The opening four holes at Ardfin are pretty uncompromising. The first two are set along the edge of the cliffs that overlook Jura Sound, where mishit shots to the right are gone forever. The next two holes dip into then out of a small glen that runs away to the east of the estate, with the offset tee on the 3rd hole designed to disorientate golfers a little, followed by an intimidating uphill tee shot with a lengthy carry on the 4th.
The wide open spaces of the parallel holes on 5 and 6 bring some welcome relief from the rigours of the first four holes, and offer a breather midway through the front nine before the long par four 7th then swings back towards the 1st tee and a lovely infinity green perched on the edge of the cliffs.
There’s then an awkward transition to get down to the 8th tee, which is set on the other side of the walled garden that sits in front of Jura House. A buggy ride of some sort might be the best way to transport golfers from green to tee once a couple of bridges have been installed to traverse little gullies that eat into the cliff top.
The next seven holes, from 8 to 14, occupy a sublime portion of the property, starting off on the cliffs then working down to the water’s edge where a converted boathouse (now one of the most impressive half way houses you’ll ever see) and old sheep shearing buildings lie right on the shoreline. There are rocky inlets, dry stone walls and wetland areas to carry along this demanding stretch and it’s more than likely a few golf balls will be lost here by players who’re not on their game.
The 15th begins the march for home, with the hole rising steadily uphill until the split fairway on the par five 16th falls down a little towards a green that’s suspended on a rocky outcrop above the putting surface of the par three 12th. The par five 18th might on paper be regarded as a birdie opportunity but don’t bank on it as it’s uphill all the way to the respite of the home green.

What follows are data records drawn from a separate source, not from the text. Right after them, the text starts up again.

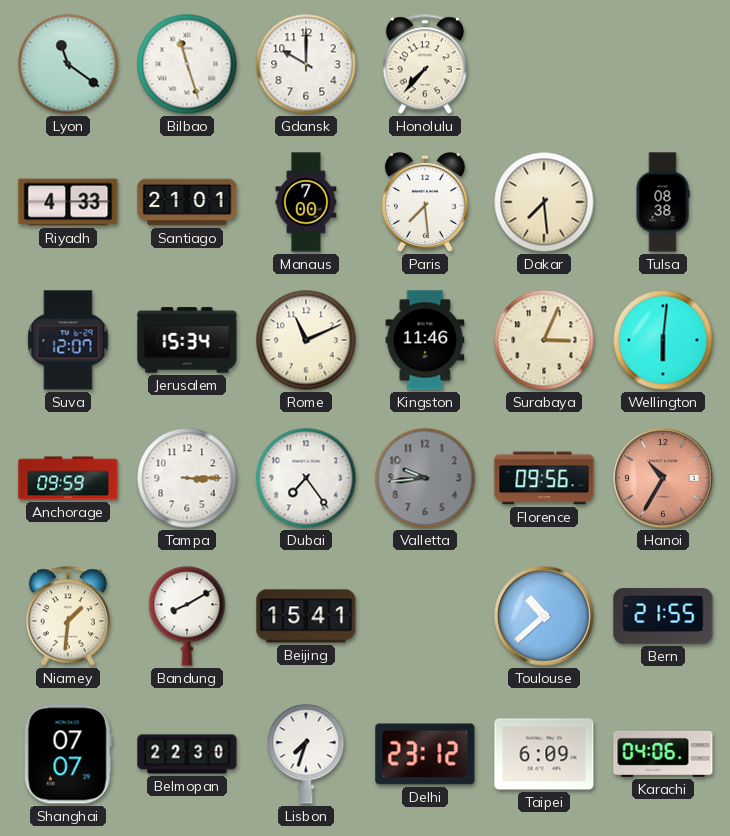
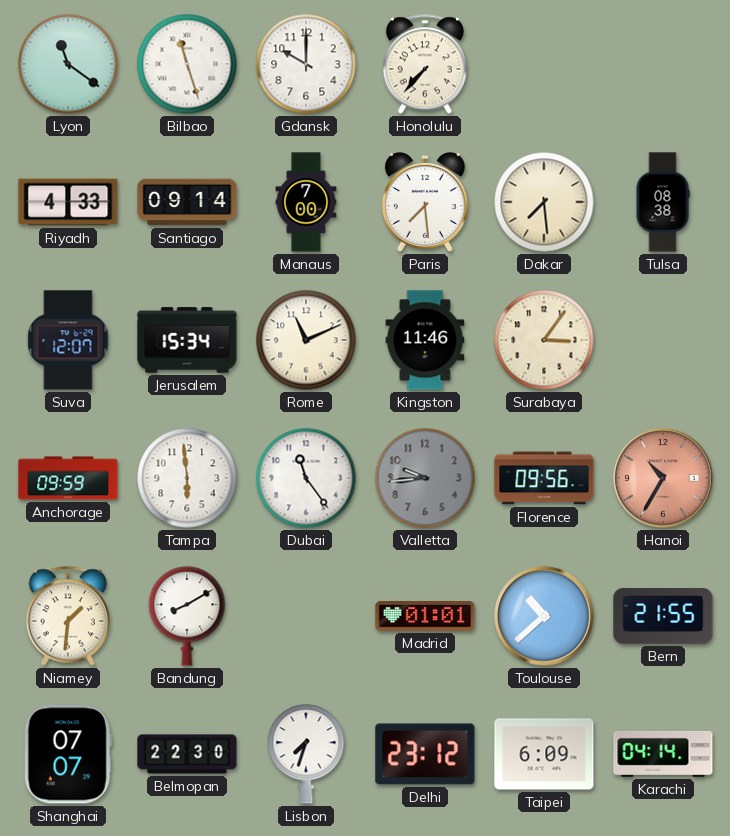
Santiago: 21:01 -> 09:14
Surabaya: 3:04 -> 3:06
Wellington: 6:01 -> none
Tampa: 3:15 -> 5:59
Dubai: 7:24 -> 11:24
Beijing: 15:41 -> none
Madrid: none -> 01:01
Karachi: 04:06 -> 04:14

Overall, fescue greens and ragged edged bunkers (constructed with capillary concreting) are absolutely top drawer though I think some additional teeing positions could be installed as it’s quite a big jump in overall yardage from forward tee positions at 5,523 yards to middle tee markers at 6,445 yards. There’s no stroke index or SSS assigned to the scorecard yet and it’ll be interesting to see what they’re set at when the course is rated. A few paths need to be finished off and some little bridges installed so the course is all but ready for regular play.
The restoration of Jura House is now complete from what I understand. I didn’t get very close to it but externally it looks rather grand from a distance. The nearby outbuildings which are being renovated for guests are still a work in progress but there’s an army of tradesmen working on them right now so they’ll soon be ready for occupation. All that’s to be decided now is the visitor policy, which the owner hasn’t yet disclosed.
My respect for Bob Harrison’s design skills is immense but by admiration for the construction abilities of Esie O’Mahony’s men at SOL is just as great. It hardly bears thinking what had to be done to somehow fashion fairways along the edge of the cliffs on either side of Jura House, across terrain that even the estate deer would once have thought twice about venturing onto. Hats off to all concerned at Ardfin as it’s a case study of how to overcome adversity both off and on the course.
This looks an amazing course, but there is something nagging in the back of my mind about the trend for building golf courses remoter and wilder parts of our island. Judging by the costs involved they seem to be the playthings of the fabulously wealthy and i suspect will mainly be played by their ilk. The difficulty of getting to this course alone would deter most of us.